17 Oct 2023

Wedding dress mistakenly taken to op-shop

From Afternoons, 1:10 pm on 17 October 2023
Donna McQuaid's missing wedding dress

Photo: Danielle O'Hora

Lost: One wedding dress and countless memories.

Donna McQuaid has launched the search of a lifetime after her wedding dress was accidentally donated to an op shop.

A couple of years ago, McQuaid lent her wedding dress – a strapless dress by bridal designer Maggie Stiro, with a lace overlay – to a friend who had recently got engaged. The friend was building a house and spending up on a wedding dress was an expense they didn’t need, so McQuaid was happy to help by pulling her “extraordinarily expensive designer dress” out of storage, along with another, cheaper dress she had bought as a fallback option.

“I always thought it would be a shame if it just gathered dust and never got seen again. So when my friend got engaged, I said, ‘take it, have a fabulous time’,” McQuaid told Afternoons.

She issued one caveat: she wanted the real wedding dress – which she wore to marry her Kiwi husband in 2016, shortly before they moved to New Zealand – back afterwards.

This is where things got tricky. The friend’s relationship broke down earlier this year and McQuaid didn’t feel right about asking for the dresses back. Then in August, she texted the friend and asked for the dresses to be returned.

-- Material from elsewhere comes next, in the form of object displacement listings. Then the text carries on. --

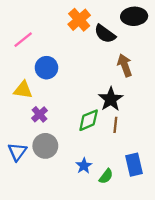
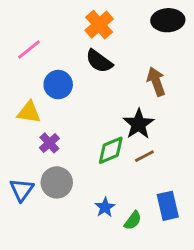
black semicircle: (105, 34) -> (99, 61), moved
brown line: (115, 125) -> (144, 156), turned 56

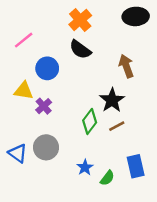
purple cross: (49, 143) -> (44, 106), moved
green diamond: (111, 150) -> (90, 121), turned -30
blue triangle: (22, 190) -> (18, 153), turned -30

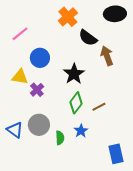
black semicircle: (80, 49) -> (88, 38), moved
black star: (112, 100) -> (74, 74), moved
blue rectangle: (136, 166) -> (116, 154), moved
blue star: (85, 167) -> (81, 131), moved
green semicircle: (107, 178) -> (60, 138), moved, turned -40

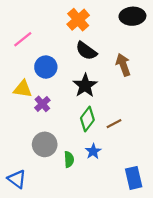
black semicircle: (88, 38) -> (86, 51), moved
blue triangle: (15, 130) -> (17, 179), moved

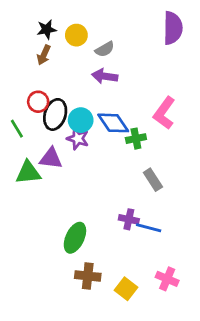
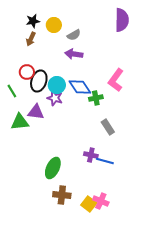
pink cross: (167, 279) -> (101, 201), moved

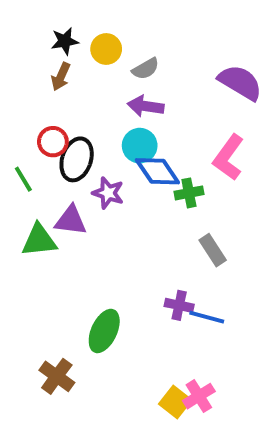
purple semicircle: (122, 20) -> (240, 83), moved, turned -60
cyan circle: (57, 85) -> (140, 146), moved
brown cross: (62, 195) -> (57, 376), moved, turned 30
pink cross: (101, 201) -> (199, 396), turned 35

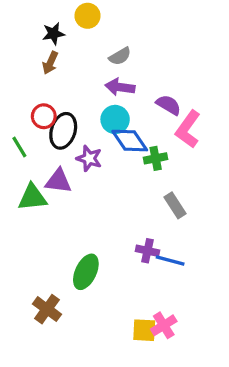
yellow circle: (106, 49) -> (88, 16), moved
purple semicircle: (240, 83) -> (169, 105), moved, size x0.7
yellow square: (175, 402) -> (144, 330), turned -35

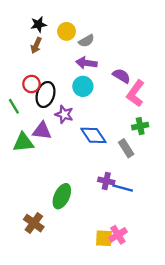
yellow circle: (88, 16) -> (67, 31), moved
blue diamond: (130, 141) -> (93, 135), moved
green cross: (156, 158) -> (140, 126), moved

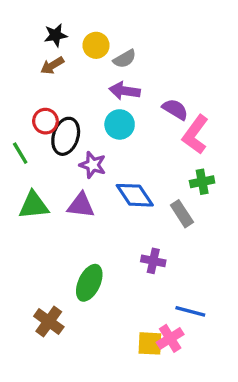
brown arrow: (36, 45) -> (52, 66), turned 35
purple triangle: (42, 131) -> (81, 205), moved
blue line: (123, 188) -> (190, 311), moved

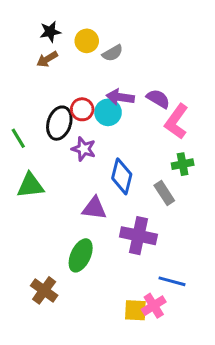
purple arrow: (125, 91) -> (120, 97), moved
red circle: (45, 121) -> (82, 109), moved
blue diamond: (135, 195) -> (122, 176), turned 48
purple triangle: (81, 205) -> (94, 208), moved
purple cross: (153, 261) -> (138, 236), size x1.6

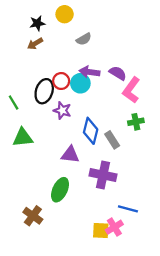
yellow circle: (87, 41) -> (65, 14), moved
gray rectangle: (164, 193) -> (112, 140), moved

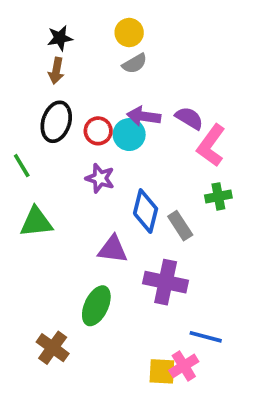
yellow circle: (65, 14) -> (129, 33), moved
brown arrow: (35, 44) -> (56, 71), turned -49
black ellipse: (44, 91) -> (56, 122), moved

Last week, McQuaid's friend rang her with a confession. The dresses had accidentally been donated to the Salvation Army store in Lower Hutt. The friend had gone back to the store when she realised what she’d done, but the dresses were gone.

McQuaid initially put on a brave face, but she was devastated.

“I said, ‘look, it's fine, I'm ok with that. And the truth is that I'm not, I'm really not. It was meant to come back to me, it was never me getting rid of the dress. There's a whole load of emotion that I have attached to this thing. And I didn't mind her going out and having fun and if it got ripped or stained or whatever, that’s fantastic, things should be used. But it was meant to come back to me because I wasn't finished with it.”

McQuaid remembers the dress in forensic detail: “It was strapless and had a lace flower overlay over a white underlay and it had a beautiful scalloped lace edge, no fringing on it.”

Donna McQuaid

Photo: Danielle O'Hora

The dress was in its original box, about the size of a small suitcase, with a bejewelled bridal sash over it, and the box included McQuaid’s other wedding accessories.

“There was a lace bolero that gave me a little bit of modesty because it was quite a busty dress… and it had a veil with a hole in it. The veil had a hole in it because I made the veil myself and it wasn’t stitched particularly well in the first place. Then the morning of the wedding I steamed a hole in it.”

McQuaid thinks the dress would have been quite the find for an op shopper.

“They don’t normally get given away - they get sold. It was in perfect condition, except for one little smudge on the toe- line of the hem that I could not get out after the wedding. I tried everything to get that smudge of dirt out.”

Donna McQuaid

Photo: Danielle O'Hora

McQuaid says the loss is particularly poignant because she wanted to share her dress with her children, aged five and one. Her own mother never got the chance to do that with her dress, because the family’s home in Antrim in Northern Ireland was firebombed, after McQuaid’s mother spoke out about seeing a Protestant postman being beaten up.

“She knew that they [the assailants] were paramilitary. She knew exactly what was going on. And she still went to the police at the time, even though she knew that there would probably be some bounce back. They got done and the bounce back was that they burnt our house to the ground.

“A friend heard what the plan was and she rang my Mammy, and said, ‘get out of the house, they’re coming for you’. Mammy got me and my brother, we were toddlers at the time, and whatever she could carry, and jumped on the bus up to Belfast. The house went up with everything that night.”

If the dress turns up, McQuaid is adamant that she doesn’t want to spoil the new owner’s big day or reveal their identity, but she wants to talk to them.

“This is her moment as well. But there's a point when you're done with your wedding, and life goes on and when she hits that point… I’m not quite finished with this dress.

“This dress was meant to be shown to my children when they're old enough to understand my story, my mam’s story and the connection to my history.

“This dress was meant to be in storage and come out in about 20 years’ time when somebody gets married, and then it opens the door to some stories that they might never have heard.”